At a conceptual level The Quest for Shakespeare repeatedly exhibits the logical fallacy of association—the idea that identification of Catholic associates constitutes evidence of Shakespeare’s religious beliefs. It never occurs to Pearce that a survey of Protestant associates could just as easily lead to the opposite conclusion. His work also exhibits the biographical fallacy—the unqualified conviction that one can read the author’s life from the work and vice versa.

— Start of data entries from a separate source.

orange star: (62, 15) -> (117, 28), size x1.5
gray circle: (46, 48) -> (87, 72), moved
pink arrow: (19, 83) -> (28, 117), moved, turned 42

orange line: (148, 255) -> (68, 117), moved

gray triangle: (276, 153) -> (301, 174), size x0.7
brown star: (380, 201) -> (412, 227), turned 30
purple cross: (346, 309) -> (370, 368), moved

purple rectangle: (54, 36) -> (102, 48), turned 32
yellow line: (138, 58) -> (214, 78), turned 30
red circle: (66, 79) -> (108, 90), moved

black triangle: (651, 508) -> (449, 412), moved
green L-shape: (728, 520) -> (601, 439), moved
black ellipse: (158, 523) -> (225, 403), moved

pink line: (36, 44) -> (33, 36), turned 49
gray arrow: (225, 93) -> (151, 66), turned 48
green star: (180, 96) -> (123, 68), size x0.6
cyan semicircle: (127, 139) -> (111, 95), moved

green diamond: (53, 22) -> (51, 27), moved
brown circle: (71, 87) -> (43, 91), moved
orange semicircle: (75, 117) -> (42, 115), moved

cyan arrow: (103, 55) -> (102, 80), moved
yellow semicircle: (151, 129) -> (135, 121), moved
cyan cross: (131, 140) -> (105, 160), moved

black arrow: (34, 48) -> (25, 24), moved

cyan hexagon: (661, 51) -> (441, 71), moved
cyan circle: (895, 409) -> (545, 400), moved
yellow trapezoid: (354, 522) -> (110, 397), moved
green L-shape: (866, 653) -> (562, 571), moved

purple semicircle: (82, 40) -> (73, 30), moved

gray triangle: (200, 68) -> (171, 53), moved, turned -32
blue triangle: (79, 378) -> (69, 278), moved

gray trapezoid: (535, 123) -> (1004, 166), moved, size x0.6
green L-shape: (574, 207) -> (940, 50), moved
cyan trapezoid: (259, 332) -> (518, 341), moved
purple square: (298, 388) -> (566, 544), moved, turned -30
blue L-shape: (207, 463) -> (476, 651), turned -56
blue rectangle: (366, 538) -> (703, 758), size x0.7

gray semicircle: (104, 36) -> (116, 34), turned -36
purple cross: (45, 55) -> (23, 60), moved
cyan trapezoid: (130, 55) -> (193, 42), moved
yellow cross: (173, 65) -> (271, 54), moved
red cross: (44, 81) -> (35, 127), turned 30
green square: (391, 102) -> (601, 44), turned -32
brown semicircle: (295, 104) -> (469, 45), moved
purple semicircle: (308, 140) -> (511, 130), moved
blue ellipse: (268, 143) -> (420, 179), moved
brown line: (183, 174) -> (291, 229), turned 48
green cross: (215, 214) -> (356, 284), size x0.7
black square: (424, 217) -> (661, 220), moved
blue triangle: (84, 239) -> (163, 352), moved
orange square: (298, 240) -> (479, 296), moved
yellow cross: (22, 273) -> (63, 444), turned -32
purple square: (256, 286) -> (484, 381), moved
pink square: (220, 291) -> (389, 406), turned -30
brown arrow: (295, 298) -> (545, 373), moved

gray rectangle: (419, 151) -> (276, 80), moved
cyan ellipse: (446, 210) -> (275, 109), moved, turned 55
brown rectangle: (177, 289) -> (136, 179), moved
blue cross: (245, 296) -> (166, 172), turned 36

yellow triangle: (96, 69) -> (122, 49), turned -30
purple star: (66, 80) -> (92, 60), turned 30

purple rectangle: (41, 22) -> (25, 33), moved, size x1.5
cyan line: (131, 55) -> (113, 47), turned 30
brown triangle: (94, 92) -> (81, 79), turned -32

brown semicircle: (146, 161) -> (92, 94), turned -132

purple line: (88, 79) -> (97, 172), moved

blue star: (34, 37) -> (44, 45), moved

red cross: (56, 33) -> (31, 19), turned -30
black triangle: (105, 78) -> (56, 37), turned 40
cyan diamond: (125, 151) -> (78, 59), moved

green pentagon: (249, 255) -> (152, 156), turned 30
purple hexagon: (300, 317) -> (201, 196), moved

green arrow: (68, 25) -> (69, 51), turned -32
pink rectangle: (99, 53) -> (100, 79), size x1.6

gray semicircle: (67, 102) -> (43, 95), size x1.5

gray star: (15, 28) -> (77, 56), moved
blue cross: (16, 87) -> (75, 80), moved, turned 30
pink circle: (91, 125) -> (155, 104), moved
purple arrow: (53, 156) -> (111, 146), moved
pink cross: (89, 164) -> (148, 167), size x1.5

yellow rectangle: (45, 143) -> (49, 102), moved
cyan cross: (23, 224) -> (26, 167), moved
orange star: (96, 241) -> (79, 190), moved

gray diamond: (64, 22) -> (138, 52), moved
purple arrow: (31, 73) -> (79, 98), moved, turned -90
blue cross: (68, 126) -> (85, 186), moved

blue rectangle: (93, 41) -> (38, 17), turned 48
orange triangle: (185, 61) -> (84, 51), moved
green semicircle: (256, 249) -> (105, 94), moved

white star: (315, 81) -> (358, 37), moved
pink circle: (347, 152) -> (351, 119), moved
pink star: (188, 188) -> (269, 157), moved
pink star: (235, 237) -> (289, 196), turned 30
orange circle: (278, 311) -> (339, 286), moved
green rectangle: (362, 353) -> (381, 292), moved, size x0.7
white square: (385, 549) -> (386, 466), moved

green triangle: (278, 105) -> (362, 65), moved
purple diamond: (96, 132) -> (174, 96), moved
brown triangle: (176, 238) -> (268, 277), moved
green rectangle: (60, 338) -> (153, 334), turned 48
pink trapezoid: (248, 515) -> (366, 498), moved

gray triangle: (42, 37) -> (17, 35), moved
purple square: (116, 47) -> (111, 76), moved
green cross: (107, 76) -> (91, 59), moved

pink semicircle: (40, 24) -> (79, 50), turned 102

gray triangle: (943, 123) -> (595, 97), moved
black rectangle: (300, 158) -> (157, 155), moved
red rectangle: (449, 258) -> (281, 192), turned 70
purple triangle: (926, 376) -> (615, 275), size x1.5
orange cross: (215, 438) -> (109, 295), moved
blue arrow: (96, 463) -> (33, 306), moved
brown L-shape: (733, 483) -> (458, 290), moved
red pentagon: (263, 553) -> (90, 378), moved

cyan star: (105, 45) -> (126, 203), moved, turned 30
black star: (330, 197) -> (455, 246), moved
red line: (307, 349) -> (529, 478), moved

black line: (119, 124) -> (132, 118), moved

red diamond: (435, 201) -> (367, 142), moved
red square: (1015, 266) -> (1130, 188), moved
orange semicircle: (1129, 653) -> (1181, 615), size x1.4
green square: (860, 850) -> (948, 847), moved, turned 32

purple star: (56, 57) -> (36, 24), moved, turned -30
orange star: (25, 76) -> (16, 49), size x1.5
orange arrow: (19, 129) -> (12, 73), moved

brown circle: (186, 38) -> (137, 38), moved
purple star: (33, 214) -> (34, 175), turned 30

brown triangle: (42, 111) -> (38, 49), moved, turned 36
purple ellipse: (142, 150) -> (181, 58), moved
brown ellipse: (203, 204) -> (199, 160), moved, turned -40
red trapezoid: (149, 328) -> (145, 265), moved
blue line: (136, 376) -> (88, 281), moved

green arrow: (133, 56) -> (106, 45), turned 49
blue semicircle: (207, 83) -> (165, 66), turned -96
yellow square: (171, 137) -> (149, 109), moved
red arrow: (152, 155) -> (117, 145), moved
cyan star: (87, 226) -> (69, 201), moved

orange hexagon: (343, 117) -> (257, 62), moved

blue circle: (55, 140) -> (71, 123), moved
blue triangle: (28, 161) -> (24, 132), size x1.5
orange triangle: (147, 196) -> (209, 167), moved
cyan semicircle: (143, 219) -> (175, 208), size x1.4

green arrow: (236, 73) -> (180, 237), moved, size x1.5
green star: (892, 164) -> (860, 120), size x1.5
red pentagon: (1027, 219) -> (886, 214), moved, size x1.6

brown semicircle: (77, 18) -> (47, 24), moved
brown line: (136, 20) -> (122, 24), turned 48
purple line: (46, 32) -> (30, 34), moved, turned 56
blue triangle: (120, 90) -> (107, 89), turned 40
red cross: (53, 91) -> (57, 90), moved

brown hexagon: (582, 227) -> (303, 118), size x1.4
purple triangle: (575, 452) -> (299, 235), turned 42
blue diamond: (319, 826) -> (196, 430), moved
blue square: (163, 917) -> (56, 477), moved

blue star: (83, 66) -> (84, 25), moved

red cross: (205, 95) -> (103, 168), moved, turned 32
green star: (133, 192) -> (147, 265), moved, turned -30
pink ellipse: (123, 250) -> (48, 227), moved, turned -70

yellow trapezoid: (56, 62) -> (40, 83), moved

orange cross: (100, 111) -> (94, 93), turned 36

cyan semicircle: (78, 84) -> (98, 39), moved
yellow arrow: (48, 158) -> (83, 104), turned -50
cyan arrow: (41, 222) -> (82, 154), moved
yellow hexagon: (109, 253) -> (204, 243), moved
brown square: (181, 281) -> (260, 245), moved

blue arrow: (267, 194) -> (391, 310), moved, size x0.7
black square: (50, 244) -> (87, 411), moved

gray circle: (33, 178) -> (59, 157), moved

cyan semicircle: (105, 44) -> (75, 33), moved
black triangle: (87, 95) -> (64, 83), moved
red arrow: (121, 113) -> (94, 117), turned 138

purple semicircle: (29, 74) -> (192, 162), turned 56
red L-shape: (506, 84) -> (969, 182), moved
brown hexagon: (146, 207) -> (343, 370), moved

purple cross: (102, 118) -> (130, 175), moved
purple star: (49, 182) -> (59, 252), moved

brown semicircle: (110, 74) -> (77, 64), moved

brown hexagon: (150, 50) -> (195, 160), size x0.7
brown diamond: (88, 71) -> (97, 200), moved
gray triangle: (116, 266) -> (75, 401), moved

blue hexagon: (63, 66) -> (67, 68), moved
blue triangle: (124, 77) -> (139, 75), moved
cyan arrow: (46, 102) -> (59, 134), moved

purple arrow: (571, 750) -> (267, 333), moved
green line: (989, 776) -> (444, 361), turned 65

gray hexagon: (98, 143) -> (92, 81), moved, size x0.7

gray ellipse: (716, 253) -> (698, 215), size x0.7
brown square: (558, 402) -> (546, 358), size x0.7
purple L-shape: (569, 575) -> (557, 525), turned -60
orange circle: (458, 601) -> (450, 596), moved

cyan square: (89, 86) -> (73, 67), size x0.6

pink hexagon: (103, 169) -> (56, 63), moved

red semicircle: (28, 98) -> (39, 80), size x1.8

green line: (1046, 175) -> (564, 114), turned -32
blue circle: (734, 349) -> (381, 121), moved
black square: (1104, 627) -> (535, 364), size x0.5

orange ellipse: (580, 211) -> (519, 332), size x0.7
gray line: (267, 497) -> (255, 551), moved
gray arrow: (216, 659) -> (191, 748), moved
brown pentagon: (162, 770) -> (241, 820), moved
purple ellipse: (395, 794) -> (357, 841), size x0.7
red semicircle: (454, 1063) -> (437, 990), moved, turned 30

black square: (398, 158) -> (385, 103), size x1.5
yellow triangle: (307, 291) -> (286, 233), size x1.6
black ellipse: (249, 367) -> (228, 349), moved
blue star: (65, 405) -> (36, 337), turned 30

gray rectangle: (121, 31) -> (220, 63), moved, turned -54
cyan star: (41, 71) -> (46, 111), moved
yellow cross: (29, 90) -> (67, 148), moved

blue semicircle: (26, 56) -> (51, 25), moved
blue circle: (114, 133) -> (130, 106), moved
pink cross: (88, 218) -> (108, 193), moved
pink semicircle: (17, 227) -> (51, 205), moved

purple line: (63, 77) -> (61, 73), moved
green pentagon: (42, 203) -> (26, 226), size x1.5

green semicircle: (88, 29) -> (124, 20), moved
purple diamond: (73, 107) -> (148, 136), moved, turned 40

This fallacy is widespread in Shakespeare studies, true enough, but the business of wrenching passages out of dramatic context as evidence of the playwright’s personal beliefs usually reveals more about the critic than about Shakespeare. Pearce endorses this method for himself—and then vents his spleen on anyone else who dare use it for different conclusions. Thus, for example, he ridicules the “doyens of postmodernity” for writing into the plays their own “prejudiced agenda.” As Pearce notes about much contemporary work on Shakespeare: “For the proponents of ‘queer theory’ he becomes conveniently homosexual; for secular fundamentalists he is a proto-secularist, ahead of his time; for ‘post-Christian’ agnostics he becomes a prophet of modernity.”

Quite right, one wants to say. But what shall we do when Joseph Pearce comes along to say, in essence: “You’re all stupid to think that Shakespeare is just like you. Actually, Shakespeare is just like me”? There is a parable about a mote and a beam that applies somewhere here.